Malaysia’s planned carbon tax could dent corporate profits even at relatively modest levels, according to Malaysian investment bank and brokerage Kenanga’s new analysis, which highlights the growing financial impact of climate policy on the country’s industry.

The Malaysian government has signalled that carbon pricing may be introduced this year initially targeting carbon-intensive sectors, such as iron, steel and energy. The policy will be anchored by the forthcoming climate change bill, known as Ruupin ( Rang Undang-Undang Perubahan Iklim Negara ), which is expected to establish the legal and regulatory framework for the mechanism.

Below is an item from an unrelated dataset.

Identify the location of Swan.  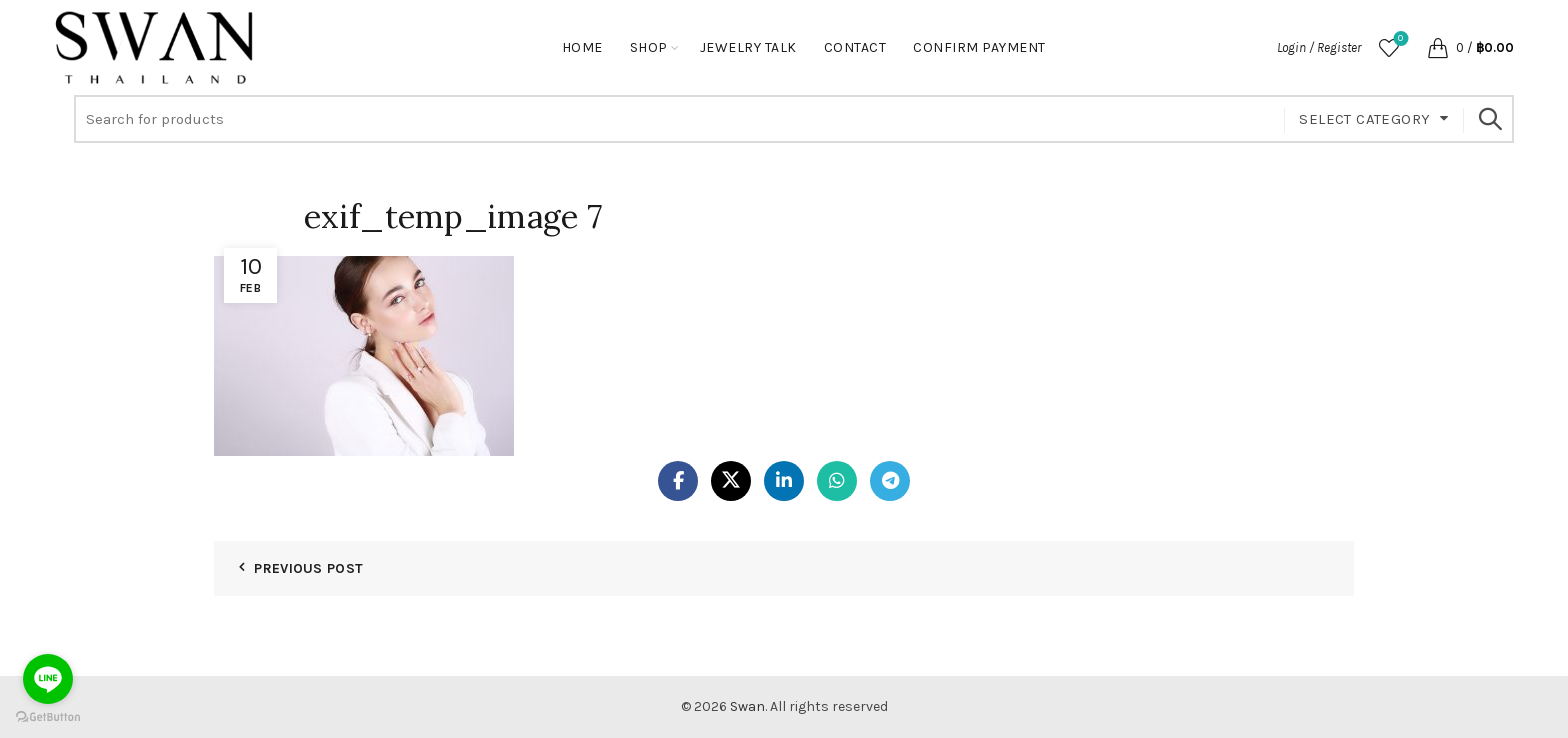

While the final tax rate and compliance thresholds have yet to be determined, the direction of policy is clear as Malaysia aligns with global decarbonization efforts and the European Union’s carbon border adjustment mechanism.

Carbon pricing effectively adds a new cost layer to emissions-intensive operations. Even a relatively low carbon price of 15 ringgit per tonne, according to Kenanga’s scenario analysis, could reduce profitability by at least 5% for many affected companies.

As the carbon price increases, the financial impact becomes significantly more pronounced, particularly for utilities and energy producers with high direct emissions.

Companies with larger emissions footprints, the bank’s analysis suggests, could face earnings pressure of more than 20% at higher carbon price levels, while firms with lower emissions intensity would likely experience only limited financial impact.

Beyond immediate profitability, analysts say, the policy represents a broader shift in how climate risk is incorporated into investment decisions. Carbon pricing is expected to create clearer valuation differences between companies depending on their emissions profile, decarbonization readiness and governance of climate-related risks.

Companies that develop stronger emissions management strategies may gain advantages, including improved access to sustainability-linked financing and potentially lower costs of capital.

Malaysia’s carbon tax framework is being introduced alongside wider sustainability reforms. Mandatory climate-related disclosures under the national sustainability reporting framework began for large listed companies in 2025 and will expand further in the coming years, aligning with international reporting standards.

Together, these policies signal a structural shift in Malaysia’s corporate landscape. For investors and companies alike, carbon pricing is emerging not merely as a regulatory requirement, but as a new financial variable that could increasingly influence valuations, capital allocation and long-term competitiveness.